Suppose you have the following problem: if the hour and minute hands are opposite to each other at 6 o'clock, when will they coincide?
My attempt at a solution:
Let $x$ = the number of minute spaces moved by the hour hand.
Let $y$ = the number of minute spaces moved by the minute hand.
Since the minute hand moves twelve times as fast as the hour hand, $y=12x$
Now, this is where it can get a little tricky. According to the problem, the hands are currently opposite each other; or, in other words, $y=60+x$. This is because, to reach the hour hand, the minute hand has to move 60 minute spaces (since that is how long an hour is), but then, to be opposite the other hand, move the same amount of minute spaces as the hour hand has (i.e., in this problem, 30 minute spaces, which is half an hour).
So, to coincide, the hour and minute hands must have the same number of minute spaces. I think that this should be represented by $y=60-x$, since, in the current scenario, the minute hand is $x$ minute spaces ahead of the hour hand, and thus it must move back $x$ spaces to coincide with the other hand.
So, the two equations are $y=12x$ and $y=60-x$.
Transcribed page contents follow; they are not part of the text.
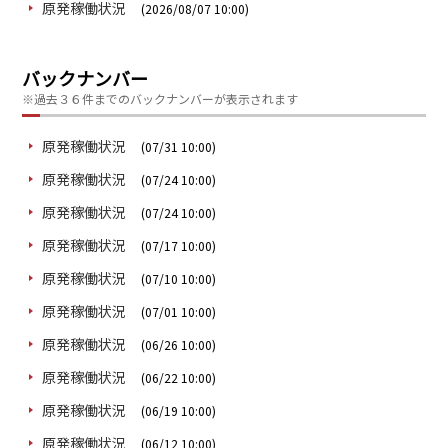
原発稼働状況
(2026/08/07 10:00)
バックナンバー
※過去３６件までのバックナンバーが表示されます
原発稼働状況
(07/31 10:00)
原発稼働状況
(07/24 10:00)
原発稼働状況
(07/24 10:00)
原発稼働状況
(07/17 10:00)
原発稼働状況
(07/10 10:00)
原発稼働状況
(07/01 10:00)
原発稼働状況
(06/26 10:00)
原発稼働状況
(06/22 10:00)
原発稼働状況
(06/19 10:00)
原発稼働状況
(06/12 10:00)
After substituting $12x$ for $y$ in the second equation, we get:
$12x=60-x$
$13x$=60
$x=\frac{60}{13}$
Substituting this value back in the 1st equation, we obtain $\frac{720}{13}=y$. After converting that to a mixed number, we get $55 \frac{5}{13}$ minutes.
My Questions
To me, it doesn't make sense how I should convert this value into an answer; I have a number of minutes, but not a specific time on the clock.
I also don't know if my second equation for when the minute and hour hands coincide is correct, and therefore I have an overall doubt with regards to the accuracy of my solution. If my solution is wrong, could someone please explain my error so that I can get the right answer?
Thanks
Best Answer
The clock is now at 6 o'clock, so the minute hand points up and the hour hand points down. I'll use your definitions but make them a bit more precise:
Let x be the number of minute spaces moved by the hour hand between now and the moment the hands coincide.
Let y be the number of minute spaces moved by the minute hand between now and the moment the hands coincide.
As you say, the minute hand moves twelve times as fast as the hour hand, so y=12x.
The minute hand needs to travel 30 minute spaces around the clock to get where the hour hand starts off at, and then needs to travel as much as the hour hand to catch up. Basically the hour hand has a head start of 30 minute spaces that the minute hand needs to catch up on. This gives the second equation y=30+x.
Solving these two equations gives y=12*30/11 = 32.7272. This is the number of minute spaces that the minute hand has to travel, i.e. the number of minutes that have elapsed. This is 32 minutes and 43.6363 seconds after 6 o'clock.